Try it >>
What is needed is an exact repeat of the lines from the one holding "Tiziana Terenzi" through the final line of the data, with no pictures.

*** Dataset extract Section Begins ***

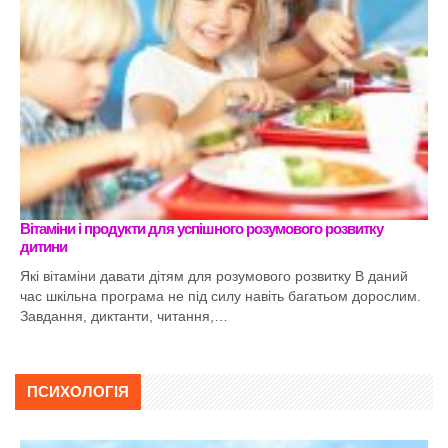
Вітаміни і продукти для успішного розумового розвитку
дитини
Які вітаміни давати дітям для розумового розвитку В даний
час шкільна програма не під силу навіть багатьом дорослим.
Завдання, диктанти, читання,…
ПСИХОЛОГІЯ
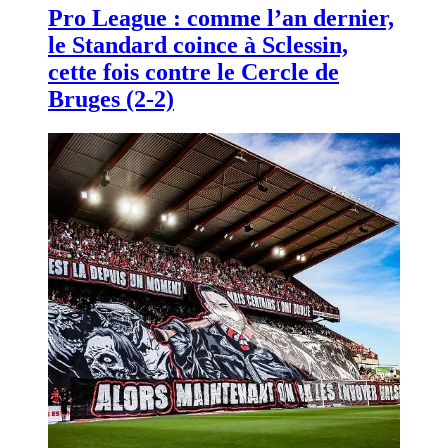
Pro League : comme l’an dernier,
le Standard coince à Sclessin,
cette fois contre le Cercle de
Bruges (2-2)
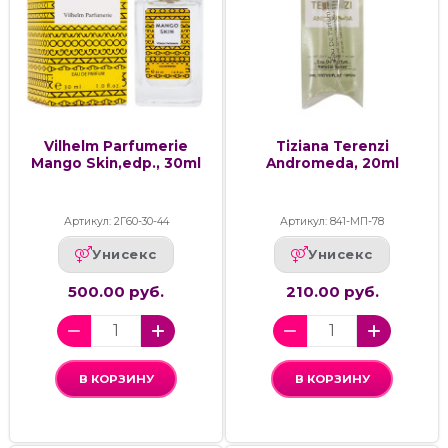
Vilhelm Parfumerie
Tiziana Terenzi
Mango Skin,edp., 30ml
Andromeda, 20ml
Артикул: 2Г60-30-44
Артикул: 841-МП-78
Унисекс
Унисекс
500.00 руб.
210.00 руб.
В КОРЗИНУ
В КОРЗИНУ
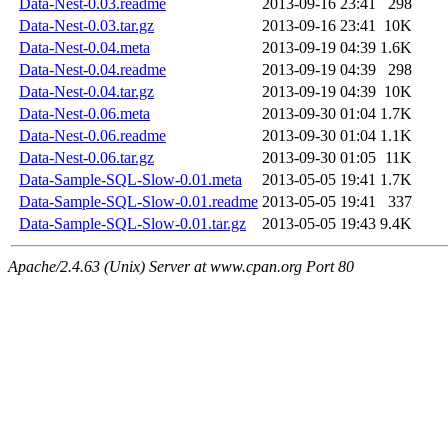
Data-Nest-0.03.readme
2013-09-16 23:41
298
Data-Nest-0.03.tar.gz
2013-09-16 23:41
10K
Data-Nest-0.04.meta
2013-09-19 04:39
1.6K
Data-Nest-0.04.readme
2013-09-19 04:39
298
Data-Nest-0.04.tar.gz
2013-09-19 04:39
10K
Data-Nest-0.06.meta
2013-09-30 01:04
1.7K
Data-Nest-0.06.readme
2013-09-30 01:04
1.1K
Data-Nest-0.06.tar.gz
2013-09-30 01:05
11K
Data-Sample-SQL-Slow-0.01.meta
2013-05-05 19:41
1.7K
Data-Sample-SQL-Slow-0.01.readme
2013-05-05 19:41
337
Data-Sample-SQL-Slow-0.01.tar.gz
2013-05-05 19:43
9.4K
Apache/2.4.63 (Unix) Server at www.cpan.org Port 80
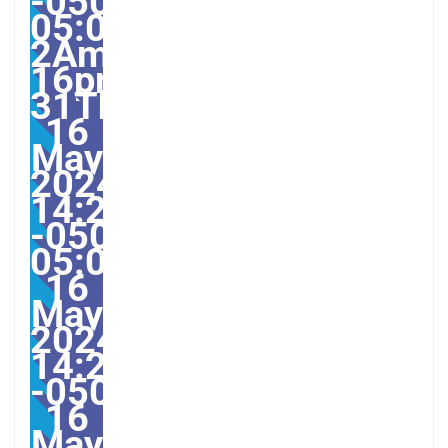
-0500-
05:00-
2America/Guayaquil313
16pm31pm-
31Thu,
16
May
2024
14:25:00
-0500-
05:002America/Guayaqu
16
May
2024
14:25:00
-0500252255pmThursd
16
May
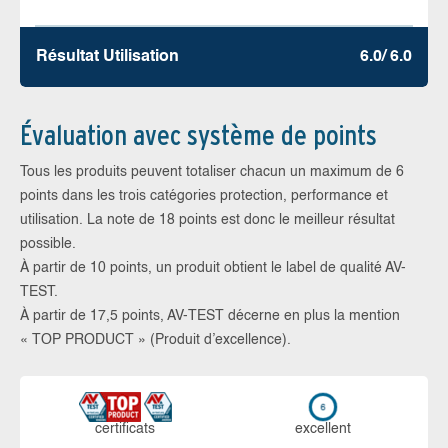
Résultat Utilisation
6.0/ 6.0
Évaluation avec système de points
Tous les produits peuvent totaliser chacun un maximum de 6
points dans les trois catégories protection, performance et
utilisation. La note de 18 points est donc le meilleur résultat
possible.
À partir de 10 points, un produit obtient le label de qualité AV-
TEST.
À partir de 17,5 points, AV-TEST décerne en plus la mention
« TOP PRODUCT » (Produit d’excellence).
certi­ficats
ex­cellent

*** Dataset extract Section Ends ***

Problem solution >>
Tiziana Terenzi
Mango Skin,edp., 30ml
Andromeda, 20ml
Артикул: 2Г60-30-44
Артикул: 841-МП-78
Унисекс
Унисекс
500.00 руб.
210.00 руб.
В КОРЗИНУ
В КОРЗИНУ
Data-Nest-0.03.readme
2013-09-16 23:41
298
Data-Nest-0.03.tar.gz
2013-09-16 23:41
10K
Data-Nest-0.04.meta
2013-09-19 04:39
1.6K
Data-Nest-0.04.readme
2013-09-19 04:39
298
Data-Nest-0.04.tar.gz
2013-09-19 04:39
10K
Data-Nest-0.06.meta
2013-09-30 01:04
1.7K
Data-Nest-0.06.readme
2013-09-30 01:04
1.1K
Data-Nest-0.06.tar.gz
2013-09-30 01:05
11K
Data-Sample-SQL-Slow-0.01.meta
2013-05-05 19:41
1.7K
Data-Sample-SQL-Slow-0.01.readme
2013-05-05 19:41
337
Data-Sample-SQL-Slow-0.01.tar.gz
2013-05-05 19:43
9.4K
Apache/2.4.63 (Unix) Server at www.cpan.org Port 80
-0500-
05:00-
2America/Guayaquil313
16pm31pm-
31Thu,
16
May
2024
14:25:00
-0500-
05:002America/Guayaqu
16
May
2024
14:25:00
-0500252255pmThursd
16
May
Résultat Utilisation
6.0/ 6.0
Évaluation avec système de points
Tous les produits peuvent totaliser chacun un maximum de 6
points dans les trois catégories protection, performance et
utilisation. La note de 18 points est donc le meilleur résultat
possible.
À partir de 10 points, un produit obtient le label de qualité AV-
TEST.
À partir de 17,5 points, AV-TEST décerne en plus la mention
« TOP PRODUCT » (Produit d’excellence).
certi­ficats
ex­cellent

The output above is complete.